Diğer yandan Olkiluoto 3 için durum çok farklı gerçekleşmiştir. Orijinal hedef inşaat izni aldıktan sonra dört yıl içinde ünitenin şebekeye bağlanması, bundan  yaklaşık 4 ila 5 ay sonra da santralın TVO'ya teslim edilmesiydi. Bu hedef tarihin üzerinden bugün itibariyle neredeyse 7 yıl geçtiği halde tesis halen müşteriye teslim edilebilmiş değildir. Bu büyük gecikmenin sebepleri arasında aşağıdakiler sayılabilir:

  • Türünün ilk örneği olacak dev bir tesis için çok iddialı ve gerçekçi olmayan bir proje takvimi öngörülmesi,

  • İnşaat başlamadan önce santral tasarımının tamamlanmamış olması ve ön mühendislik çalışmalarının yetersizliği,

  • Deneyimli tasarımcıların sayısının azlığı,

  • Böylesine bir büyük inşaat projesinde çalışma tecrübesine sahip alt yüklenicilerin azlığı, proje yönetimindeki deneyim eksikliği, ve

  • Dünya çapında nitelikli ekipman üreticilerinin azalmış olması.

 

Tedarikçilerin Ülkedeki Lisanslama Sistemini İyi Anlayamamış Olması

Lisanslama otoritesi STUK; 1970'li yıllardan beri, uluslararası işbirliğinden alınan bilgilere dayanarak Finlandiya için çok sıkı ve kaliteli bir ulusal lisanslama altyapısı oluşturmuştu.  Son 20 yılda işletme halindeki tesislerinin modernizasyonu için yapılan planları ve yeni nükleer santral üniteleri için fizibilite çalışmalarını gözden geçirilmişti.  Bu tür incelemeler sırasında farklı NPP tasarımları üzerine geniş bir tecrübe kazanmıştı.

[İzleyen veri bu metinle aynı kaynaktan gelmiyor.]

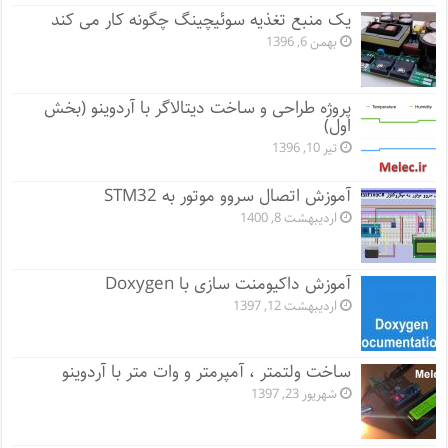
یک منبع تغذیه سوئیچینگ چگونه کار می کند
بهمن 6, 1396
پروژه طراحی و ساخت دیتالاگر با آردوینو (بخش
اول)
تیر 10, 1396
آموزش اتصال سروو موتور به STM32
اردیبهشت 8, 1400
آموزش داکیومنت سازی با Doxygen
اردیبهشت 12, 1397
ساخت ولتمتر ، آمپرمتر و وات متر با آردوینو
شهریور 23, 1397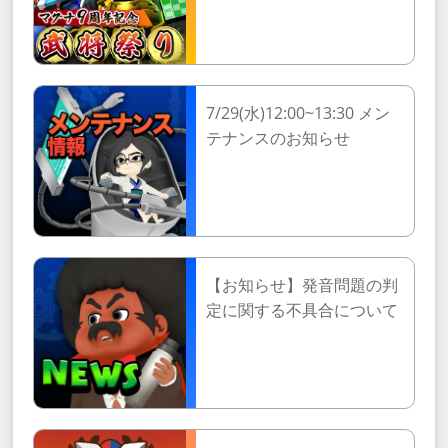
7/29(水)12:00~13:30 メン
テナンスのお知らせ
【お知らせ】発音問題の判
定に関する不具合について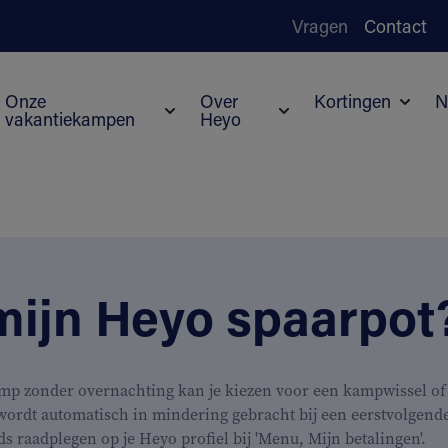
Vragen
Contact
Onze
Over
Kortingen
N
vakantiekampen
Heyo
Subme
Submenu voor Onze vakantiekampen
Submenu voor Over H
mijn Heyo spaarpot
mp zonder overnachting kan je kiezen voor een kampwissel of wo
 wordt automatisch in mindering gebracht bij een eerstvolgende
ds raadplegen op je Heyo profiel bij 'Menu, Mijn betalingen'.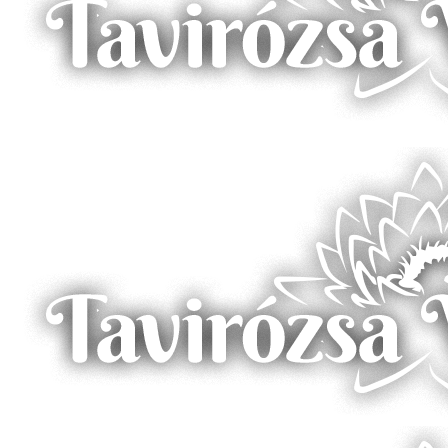
Közvetlenül a Borostyán-tó partján – Zalalövő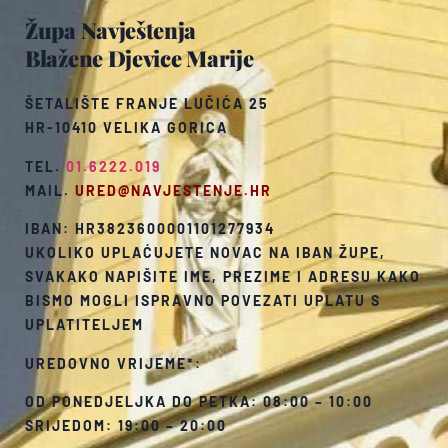
Župa Navještenja
Blažene Djevice Marije
ŠETALIŠTE FRANJE LUČIĆA 25
HR-10410 VELIKA GORICA
TEL.
01.6222.019
MAIL.
URED@NAVJESTENJE.HR
IBAN: HR3823600001101277934
UKOLIKO UPLAĆUJETE NOVAC NA IBAN ŽUPE,
SVAKAKO NAPIŠITE IME, PREZIME I ADRESU KAKO
BISMO MOGLI ISPRAVNO POVEZATI UPLATU S
UPLATITELJEM
UREDOVNO VRIJEME*:
OD PONEDJELJKA DO PETKA: 08:00 – 10:00
SRIJEDOM: 19:00 – 20:00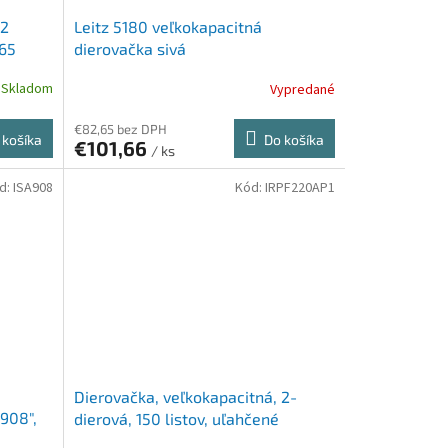
 2
Leitz 5180 veľkokapacitná
C65
dierovačka sivá
vá
Skladom
Vypredané
€82,65 bez DPH
 košíka
Do košíka
€101,66
/ ks
d:
ISA908
Kód:
IRPF220AP1
Dierovačka, veľkokapacitná, 2-
"908",
dierová, 150 listov, uľahčené
dierovanie, RAPESCO "ECO 2200",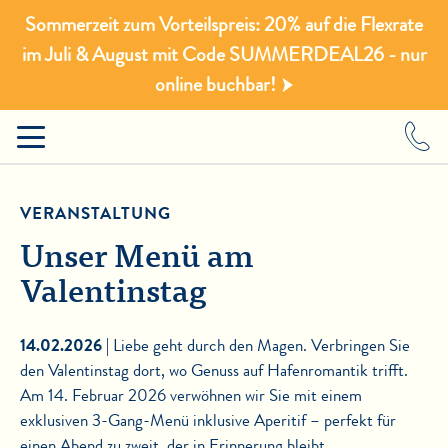
Sommerzeit zum Vorteilspreis: 20% auf die Flexrate
im Juli & August mit Code SUMMERDEAL26 - nur
online buchbar!
VERANSTALTUNG
Unser Menü am
Valentinstag
14.02.2026 |
Liebe geht durch den Magen. Verbringen Sie
den Valentinstag dort, wo Genuss auf Hafenromantik trifft.
Am 14. Februar 2026 verwöhnen wir Sie mit einem
exklusiven 3-Gang-Menü inklusive Aperitif – perfekt für
einen Abend zu zweit, der in Erinnerung bleibt.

STUK; Olkiluoto 3'ün güvenlik değerlendirmeleri, tasarımın gözden geçirilmesi ve nükleer projede görev yapan kuruluşların yönetim sistemlerininin denetlenmesi için kendi personeline güvenmeyi seçmişti. STUK'un saha, yapı ve bileşenlerin denetimleri için de kendi personeli bulunmaktaydı. 

Areva ile STUK arasında yaşanan en büyük sıkıntı STUK'un dünyada eşi benzeri olmayan düzenleyici yaklaşımı olmuştur. Fin lisanslama altyapısına göre, santral yapı ve bileşenlerinin kalitesi, lisanslama otoritesi tarafından çok erken aşamalarda çok sıkı bir şekilde denetlemesini içermektedir. Finlandiya'da 1. ve 2. güvenlik sınıfında bulunan bütün standart dışı ekipmanlar için (örneğin vanalar, pompalar, elektrik motorları dışındaki ekipmanlar), tasarım, imalat bilgileri ve kalite kontrol yöntemlerini içeren inşaat planlarının hem santral sahibi hem de lisanslama otoritesi tarafından onaylanması gerekmektedir. Finlandiya'da bu onay işlemi imalat ve inşaata başlamadan önce yapılmakta, imalat ve inşaat sırasında da belirli denetleme aşamaları bulunmaktadır.  Finlandiya'da belirlenen sıkıntılar giderilinceye kadar imalat veya inşaat süreçlerinin durması gerekmektedir. Bu yaklaşıma 1970'li yıllardaki Finlandiya'ya nükleer santral satan Sovyetler Birliği ve İsveç'li santral tedarikçileri alışmak zorunda kalmıştı. Fakat AREVA böylesine kapsamlı bir değerlendirme ve denetim uygulamasına alışkın değildi.

Olkiluoto 3 projesinde ortaya çıkan önemli husulardan bir tanesi de, "sadece ulusal kalite ve güvenlik gerekliliklere ve düzenleyici kılavuzlara" atıfta bulunmanın bu gereksinimlerin doğru bir şekilde  anlaşılmasını garanti etmeyeceği olmuştur. Bu gerekliliklerin doğru anlaşıldığının garanti altına alınması ve bunların nasıl sağlanacağı yönünde karşılıklı anlayışın oluşturulması büyük önem taşımaktadır.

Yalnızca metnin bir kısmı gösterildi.